Cela ne concerne pas seulement notre festival mais depuis quelques années, les subventions institutionnelles ont tendance à chuter. Nous devons nous réinventer, même si on a des partenaires  très fidèles dont certains historiques depuis une quinzaine d’années, comme Guillaume Jouy, le patron d’OCS qui était déjà là avec la marque TPS. Il fait parti de notre grande famille de nos partenaires que l’on va revoir régulièrement au cours de l’année, et ce, dès février de manière parfois informelle  : on ne se quitte pas et on invente des choses ensemble.  Mon rôle consiste aussi à mettre en relation tous ces partenaires entre eux -ce que je ne fais pas du tout dans d’autres événements comme à Cannes ou ailleurs- pour justement créer des choses ensemble. Par exemple on a initié l’année dernière l’ouverture à l’international avec la comédie du canadien ken Scott.

 

Quels sont les écueils à éviter dans la production d’un festival ?

Il n’y a pas beaucoup de place pour le doute, on va toujours de l’avant et puis je relativise beaucoup. L’événementiel n’est évidemment pas un métier facile et ce milieu non plus. Cela fait 30 ans que je suis au festival de Cannes donc je sais prendre du recul et ne pas oublier qu’on est là avant tout pour l’amour du cinéma. Peut-être qu’un jour on en aura envie d’autre chose : monter une baraque à frites (rires).
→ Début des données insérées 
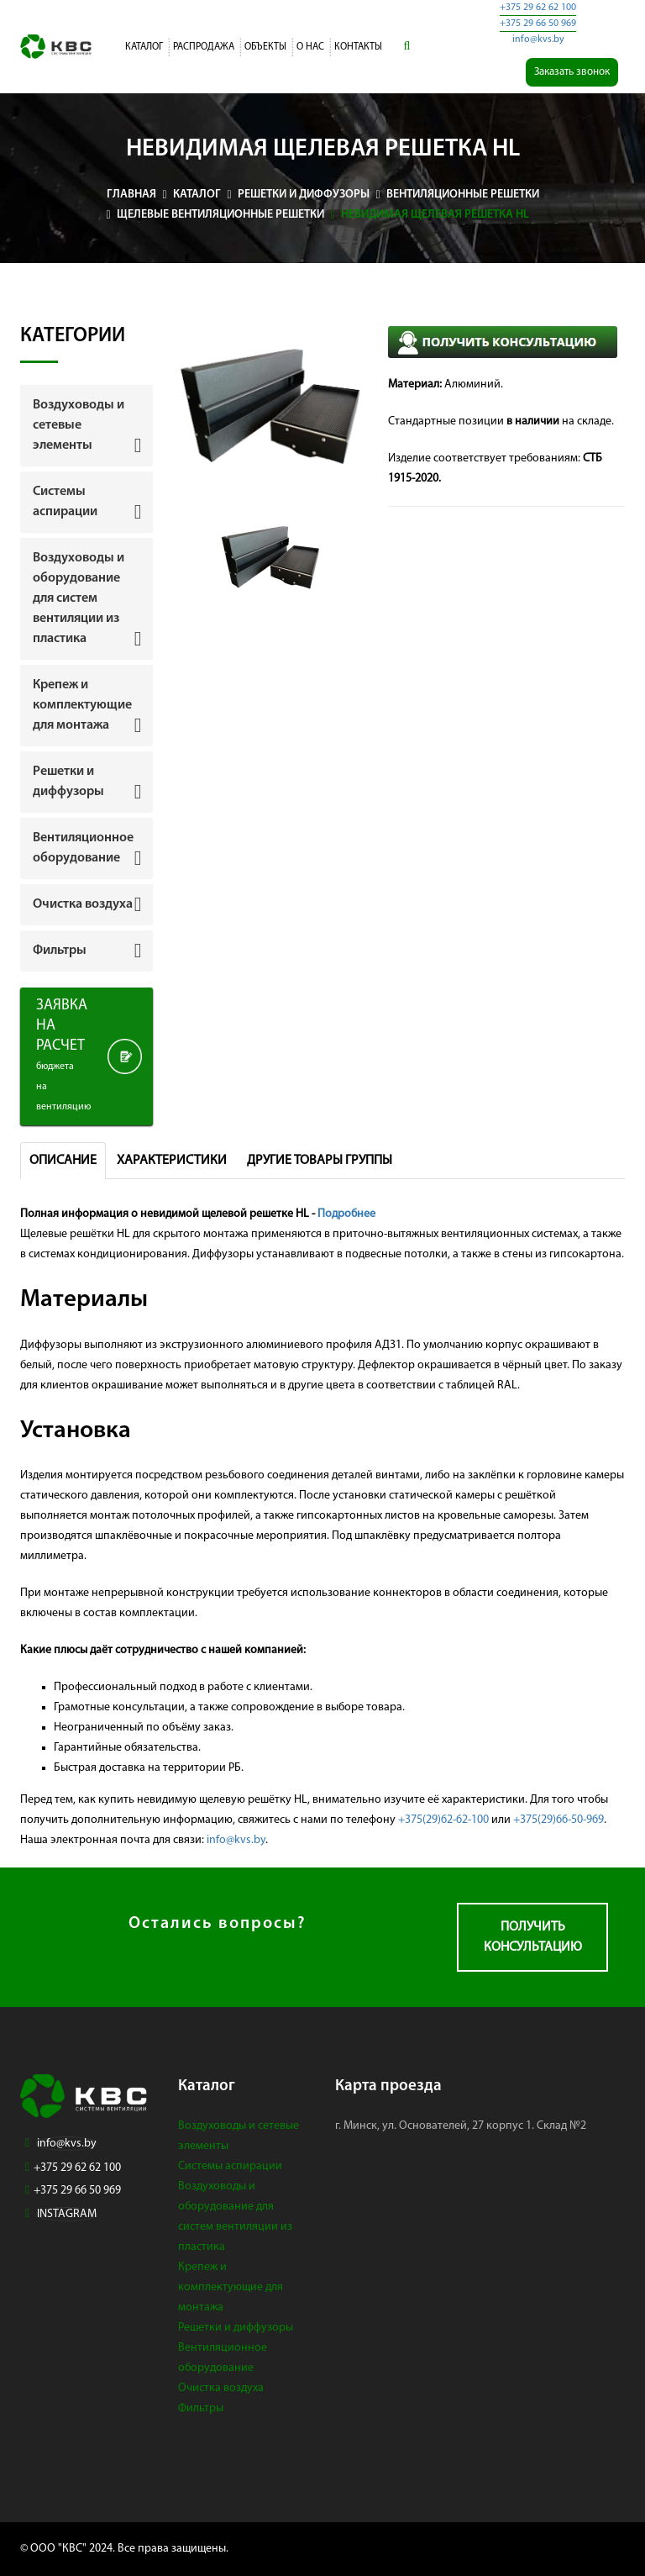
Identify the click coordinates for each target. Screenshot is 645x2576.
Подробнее (346, 1214)
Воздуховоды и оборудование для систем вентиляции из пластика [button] (78, 598)
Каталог (144, 47)
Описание (63, 1160)
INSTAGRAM (67, 2214)
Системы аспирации (230, 2166)
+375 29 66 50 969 (538, 23)
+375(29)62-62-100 (443, 1820)
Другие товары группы (319, 1160)
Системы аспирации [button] (65, 502)
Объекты (265, 47)
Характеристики (172, 1160)
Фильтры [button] (60, 950)
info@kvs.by (538, 39)
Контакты (358, 47)
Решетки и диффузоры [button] (68, 781)
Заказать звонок (572, 71)
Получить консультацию (533, 1937)
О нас (310, 47)
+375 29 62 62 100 (538, 8)
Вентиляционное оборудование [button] (83, 848)
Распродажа (203, 47)
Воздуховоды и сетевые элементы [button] (78, 425)
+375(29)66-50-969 (558, 1820)
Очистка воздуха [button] (83, 904)
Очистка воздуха (221, 2388)
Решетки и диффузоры (235, 2327)
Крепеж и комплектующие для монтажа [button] (82, 705)
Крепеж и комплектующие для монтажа (230, 2287)
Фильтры (200, 2408)
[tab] (86, 425)
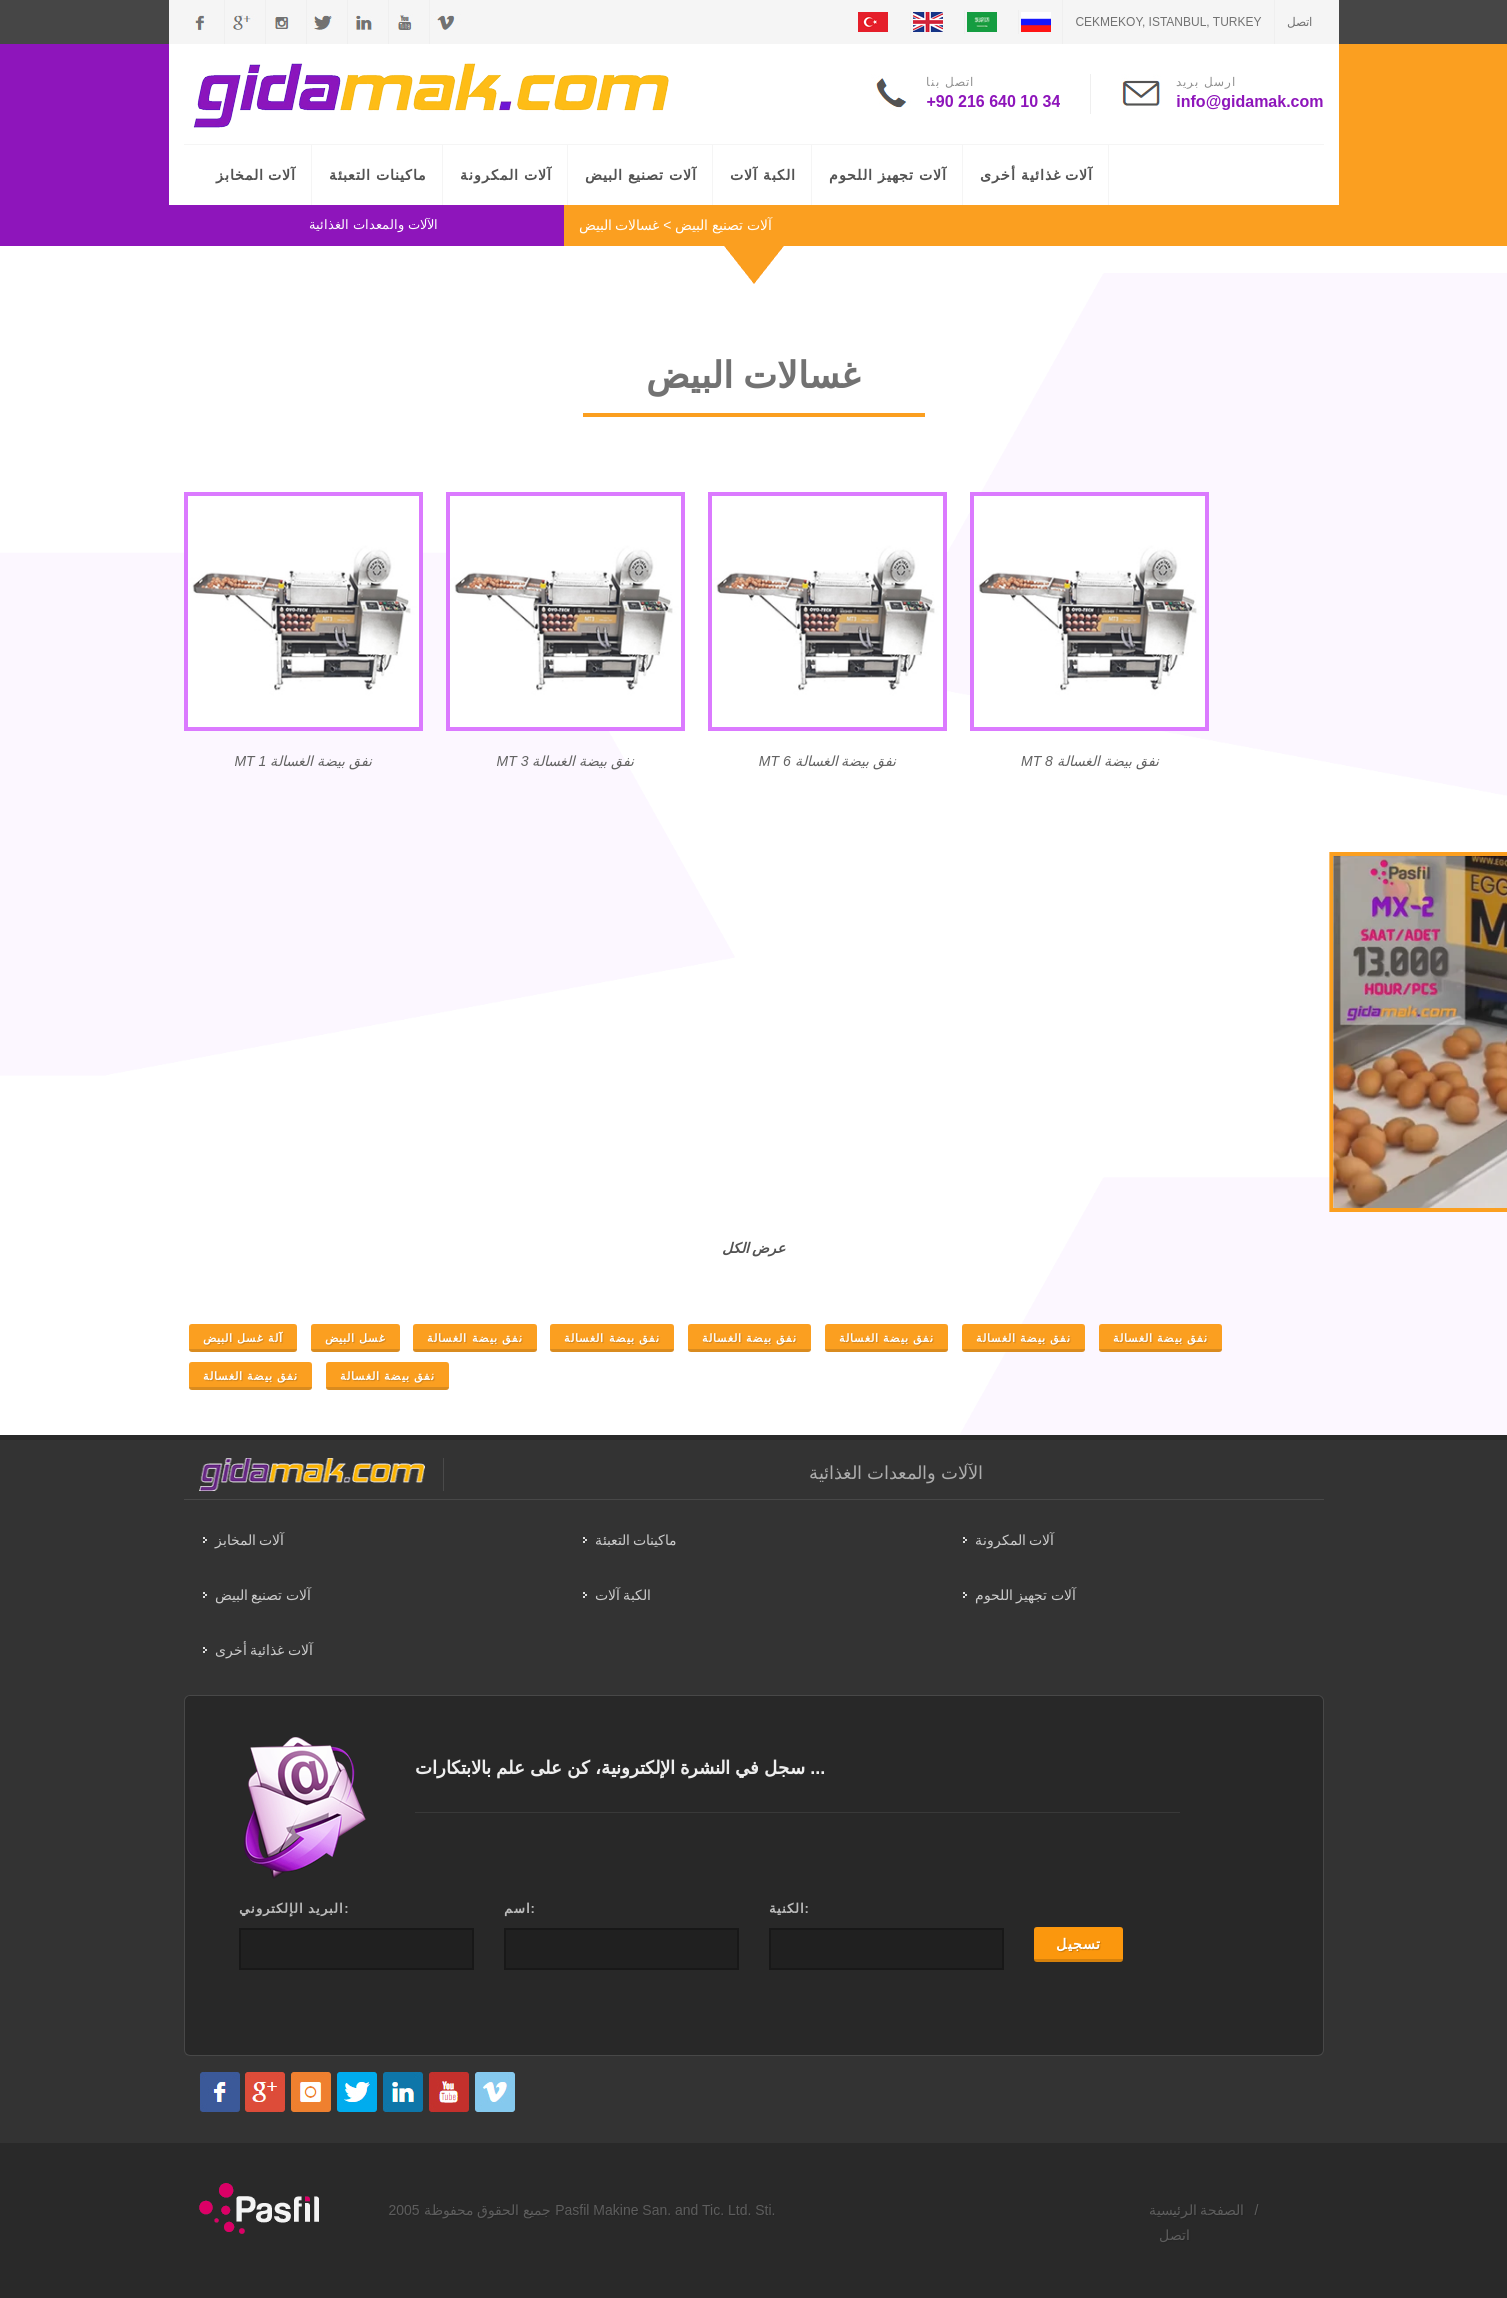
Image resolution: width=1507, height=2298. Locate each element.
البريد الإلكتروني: (294, 1908)
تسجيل (1078, 1944)
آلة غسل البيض (243, 1338)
Mais pour faire court je dirai qu’un festival c’est 20 % de truc hyper carré, 80 % d’improvisation.

 

Que peut-on souhaiter au cinéma aujourd’hui ?
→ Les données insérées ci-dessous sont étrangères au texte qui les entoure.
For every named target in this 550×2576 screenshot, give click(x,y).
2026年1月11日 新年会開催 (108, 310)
Qu’il aille bien ! On a un beau cinéma français et belles comédies.

 

Vous parliez du marché du cinéma, est-ce beaucoup porté par les festivals ?
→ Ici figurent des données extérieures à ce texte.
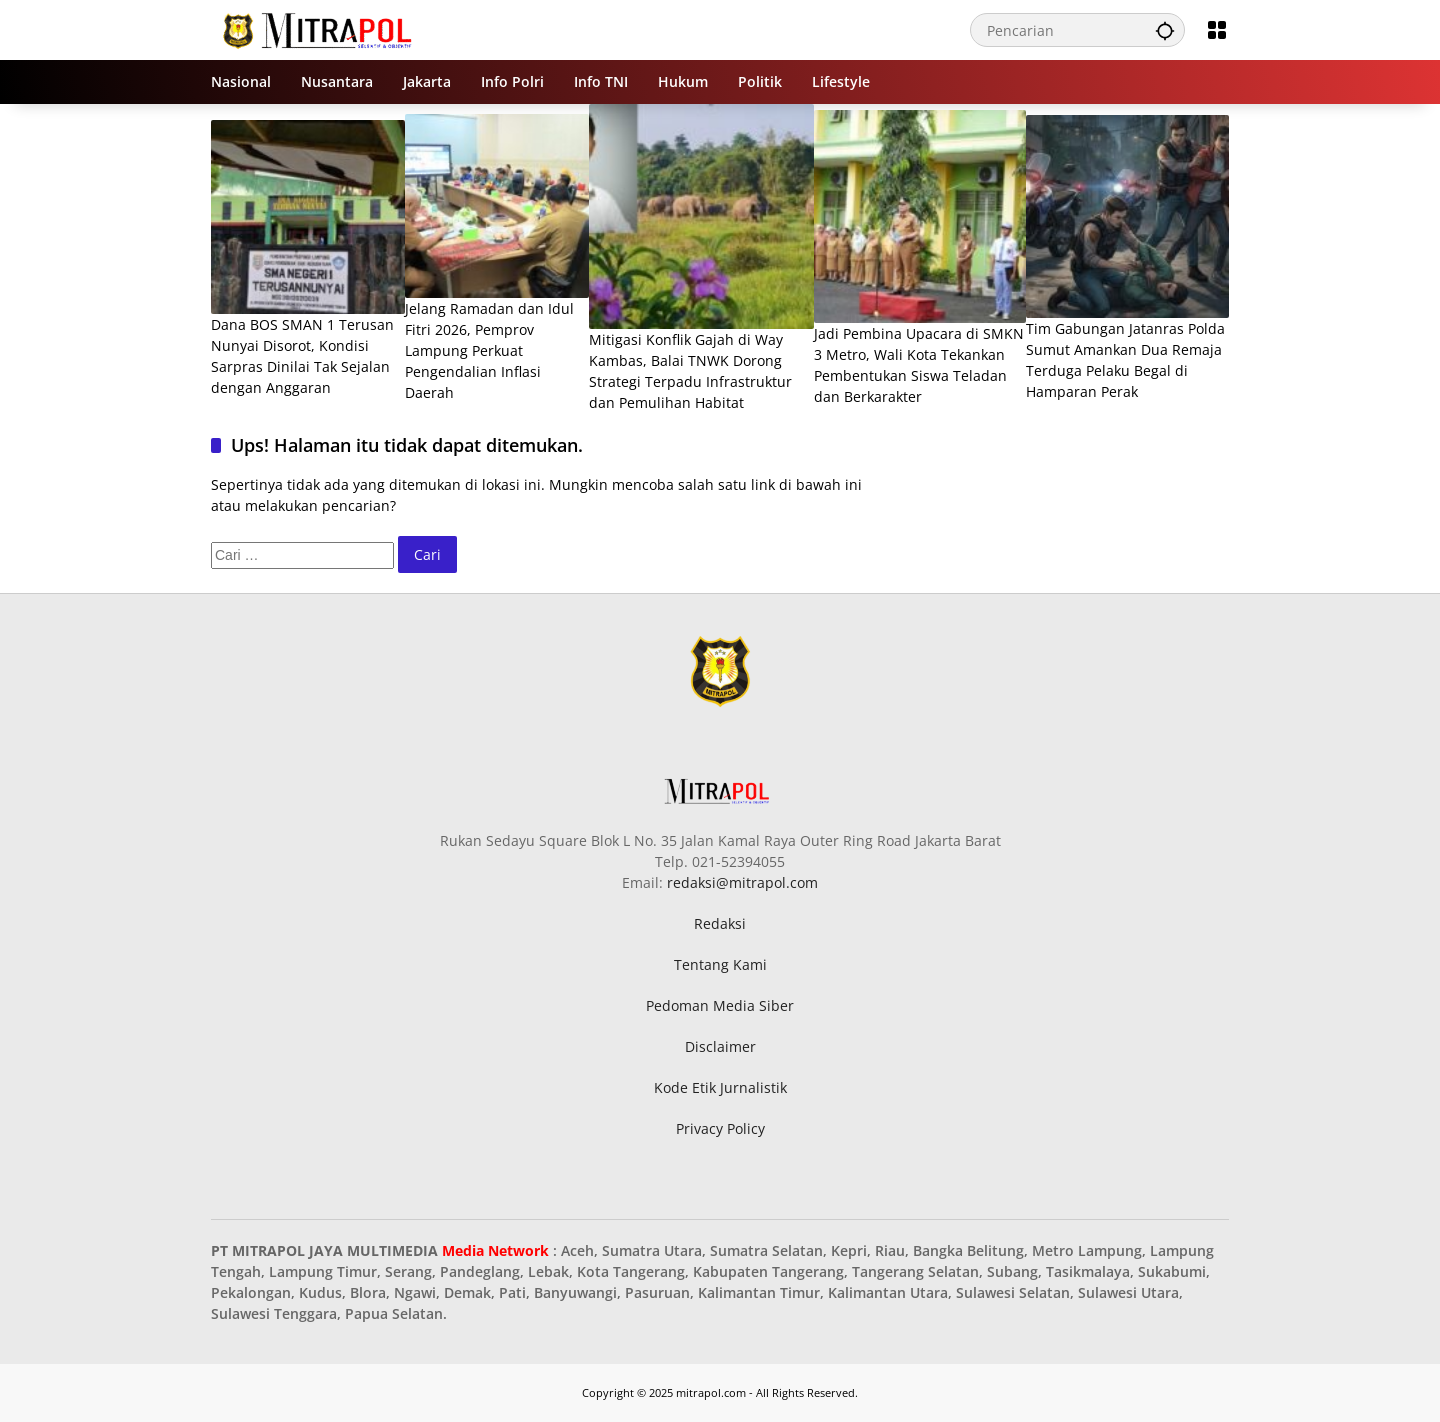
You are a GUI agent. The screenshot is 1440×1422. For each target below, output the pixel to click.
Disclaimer (720, 1046)
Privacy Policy (720, 1128)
A Cannes, on ne peut pas comparer car c’est une industrie. Si il y a 20 ans on pouvait encore voir toutes les équipes des films en compétition  déambuler sur la croisette, c’est désormais impossible car tout est ultra sécurisé dans les lieux publics.  A l’Alpe d’Huez on est à taille humaine et on sait -via les retours de comédiens comme Kad Merad ou Franck Dubosc- qu’ils se réjouissent d’avoir leur festival à eux. Nous sommes d’ailleurs devenus stratégiques pour les lancements.

 

Est-ce que l’on peut dire qu’avec la crise actuelle, on n’a jamais eu autant envie de rire ?

Bien sûr, évidemment. Quelle bouffée d’air frais de pouvoir rire dans une salle. Evidemment que c’est une thérapie de rire ces temps incertains. Quand on voit arriver dès les premiers jours le public avec le sourire, prêts à se détendre, c’est une récompense. Et puis il faut rappeler que les comédies sont souvent les succès du Box Office, cela fait remplir les salles.

 

Cette année consacre la 26ème année du festival, cela ne donne pas le vertige ?

Non, déjà ce sont des centaines de temps forts qui ont illustré le festival : nous sommes une véritable boite à souvenirs, entre la vache -du film avec Jamel Debbouze- qui est venue sur place ou encore Joe Starr qui officiait le soir aux platines du Chamois d’Or, sans oublier toutes les vocations qui sont nées ici avec le passage à la réalisation d’acteurs comme Franck Dubosc ( Alors on danse, …). Et puis il faut rappeler que les comédies font parties des succès du Box Office, cela fait remplir les salles. Alors qu’elles ne sont toujours pas représentées aux César…

 

Si vous deviez résumer en une phrase le festival ?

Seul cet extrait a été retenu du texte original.